**EXERCISE DETAILS**
When you copy the records that follow, please keep every word exactly as it is and leave out the pictures.

**EXERCISE MATERIALS**
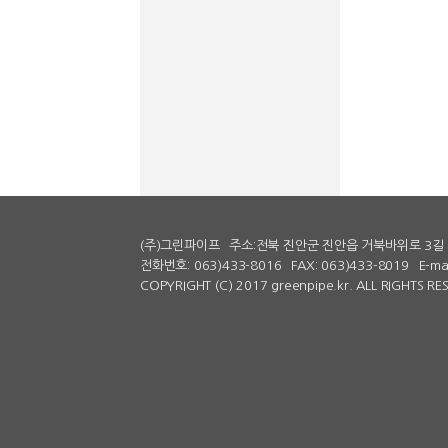
퍼펙트가라
-
퍼펙트가라
강남퍼펙트
-
강남퍼펙트
퍼펙트노래
-
퍼펙트노래
스카이가라
-
(주)그린파이프
주소:전북 진안군 진안읍 거북바위로 3길 
스카이가라
전화번호: 063)433-8016
FAX: 063)433-8019
E-ma
마운틴가라
COPYRIGHT (C) 2017 greenpipe.kr. ALL RIGHTS R
-
마운틴가라
씨엘33
-
씨엘33
달리는토끼
-
달리는토끼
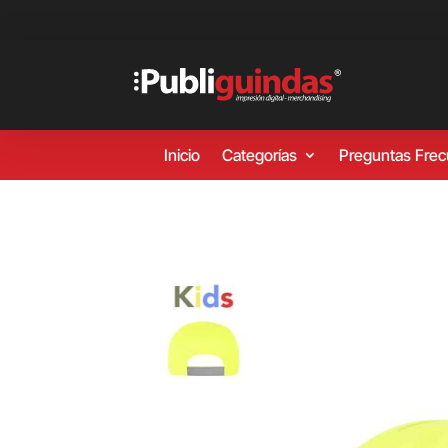
Inicio
Categorías
Preguntas Fre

**RESPONSE AREA**
퍼펙트가라
-
퍼펙트가라
강남퍼펙트
-
강남퍼펙트
퍼펙트노래
-
퍼펙트노래
스카이가라
-
(주)그린파이프
주소:전북 진안군 진안읍 거북바위로 3길 
스카이가라
전화번호: 063)433-8016
FAX: 063)433-8019
E-ma
마운틴가라
COPYRIGHT (C) 2017 greenpipe.kr. ALL RIGHTS R
-
마운틴가라
씨엘33
-
씨엘33
달리는토끼
-
달리는토끼
Inicio
Categorías
Preguntas Fre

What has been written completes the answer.